The scientists then took a close look at the men’s urine and feces to see what came out after the dairy went in. Men on the milk and cheese diets excreted higher levels of molecules called short-chain fatty acids which are thought to be anti-inflammatory and lower levels of a molecule called TMAO, made by gut microbes when they break down animal-based foods and linked to cardiovascular disease. The authors speculated that the cheese and milk might be altering gut bacteria to somehow make more of the beneficial short chain fatty acids and less of the potentially damaging TMAO.
“The most interesting thing to me is the short chain fatty acid and immunology angle,” says Kevin Bonham, a post-doctoral scholar who studies the microbial communities in cheese and writes for the Scientific American blog, The study size is pretty small, but at the same time it it’s certainly suggestive of an interesting link.”
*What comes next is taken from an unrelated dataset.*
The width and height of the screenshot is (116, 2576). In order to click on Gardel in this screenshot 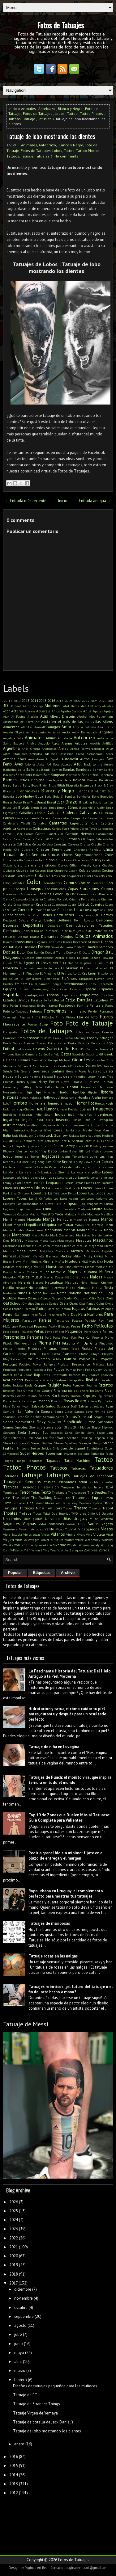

This study, despite being funded by a dairy company, aligns with other work in the field that draws correlations between cheese and dairy consumption and protective effects in cardiovascular and metabolic disease, says Gökhan Hotamisligil, chair of genetics and complex diseases at the Harvard School of Public Health.
Not everyone is sold on cheese’s benefits, though. Kim Williams, a cardiologist at Rush University Medical Center, president of the American College of Cardiology, and a vegan, is less certain that diet explains the French Paradox. “I spent a lot of time in Paris and other parts of France, and what you don’t see is inactive people who are overweight,” he says, adding that further studies need to be done to first tease out the lifestyle factors that are contributing to it and second to compare the risk for cardiovascular disease of animal-based diets versus plant-based diets. “It shouldn’t just be more cheese versus less cheese or cheese versus butter, it actually should be a plant-based diet versus the animal products,” he says.
“Whether or not cheese will solve French paradox, I think, remains to be seen,” Hotamisligil says. Nevertheless, “As a big cheese lover, I am loving to read these sort of findings,” he jokes. “Wine is good, cheese is good, so I’m all set.”